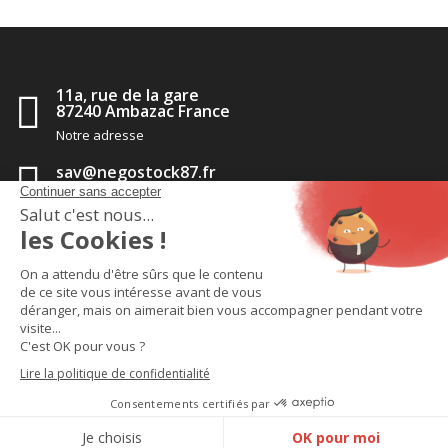
11a, rue de la gare
87240 Ambazac France
Notre adresse
sav@negostock87.fr
Contactez-nous
05 55 56 35 14
Appelez-nous
TM
2020 - Negostock pièces détachées
-
CGV
-
Politique de
confidentialité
◇ ◇ ◇ ◇ ◇
Exactly as written, return every line of the listing, but not the pictures.

11a, rue de la gare
87240 Ambazac France
Notre adresse
sav@negostock87.fr
Contactez-nous
05 55 56 35 14
Appelez-nous
TM
2020 - Negostock pièces détachées
-
CGV
-
Politique de
confidentialité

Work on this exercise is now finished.